Studio album by Carl Allen
- Released: 1995
- Genre: Jazz, gospel
- Label: Atlantic
- Producer: Carl Allen, Yves Beauvais

Carl Allen chronology
| The Pursuer (1994) | Testimonial (1995) |  |

= Testimonial (album) =

Testimonial is an album by the American drummer Carl Allen, released in 1995. It combines the musical styles of jazz and gospel. Allen supported the album with a North American tour.

==Production==
Allen wrote the majority of the songs. "Come Sunday" is a cover of the Duke Ellington song. "Holy Land" was written by Cedar Walton. Cyrus Chestnut played the organ. Kevin Mahogany sang on "A City Called Heaven".

==Critical reception==

Westword called the album a mostly successful attempt "to infuse creative jazz with a heavy dose of spirituality." The Calgary Herald determined that, "as a drummer, [Allen] has little more to offer than brawn and metronomic timing." The Ottawa Citizen noted that "trumpeter Nicholas Payton has begun making his name with fiery, flawless playing."
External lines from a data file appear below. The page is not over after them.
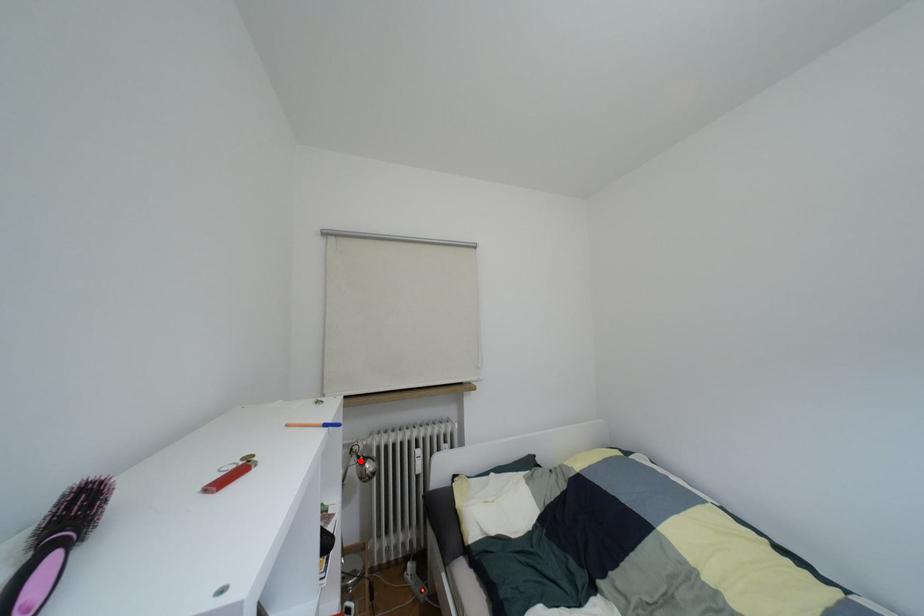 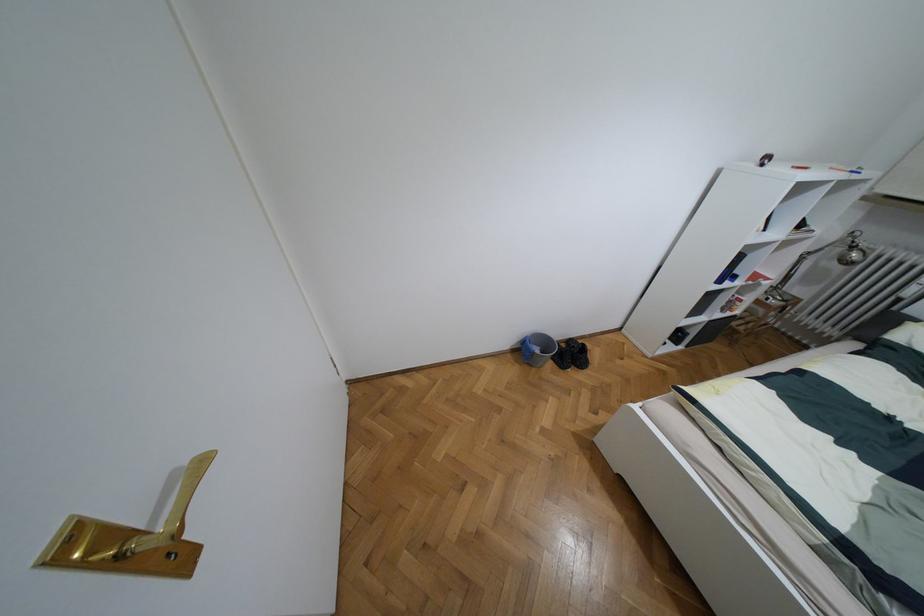 Question: A red point is marked in image1. In image2, is the corresponding 3D point closer to the camera or farther? Reply with the corresponding letter.

Choices:
 (A) The corresponding 3D point is closer.
 (B) The corresponding 3D point is farther.

Answer: (B) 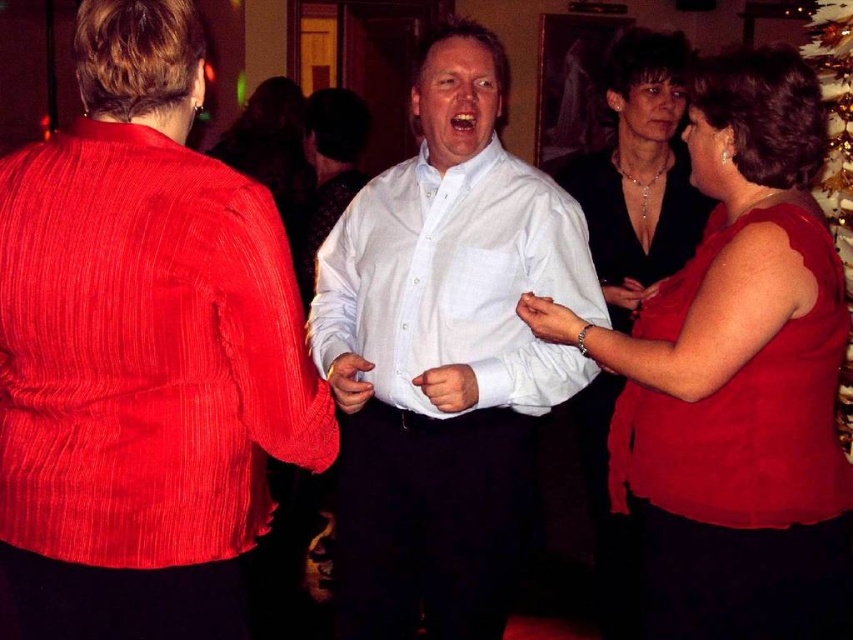 Is white matte shirt at center wider than gold glittering christmas tree at upper right?

Yes, white matte shirt at center is wider than gold glittering christmas tree at upper right.

Does white matte shirt at center have a smaller size compared to gold glittering christmas tree at upper right?

Indeed, white matte shirt at center has a smaller size compared to gold glittering christmas tree at upper right.

Locate an element on the screen. Image resolution: width=853 pixels, height=640 pixels. white matte shirt at center is located at coordinates (142, 352).

Locate an element on the screen. white matte shirt at center is located at coordinates [142, 352].

Can you confirm if white checkered shirt at center is positioned to the left of gold glittering christmas tree at upper right?

Yes, white checkered shirt at center is to the left of gold glittering christmas tree at upper right.

In the scene shown: Is white checkered shirt at center taller than gold glittering christmas tree at upper right?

The Washington Post wrote that "Tuesday Night Prayer Meeting" "boasts an infectious melody and has Allen sounding like a whole church full of hand-clapping worshipers." The Globe and Mail stated that Allen "explores the hidden and not-so-hidden connections between gospel music and hard bop." The New York Times deemed Testimonial "a religious concept album" on which "everyone is reluctant to relinquish his be-bop cool."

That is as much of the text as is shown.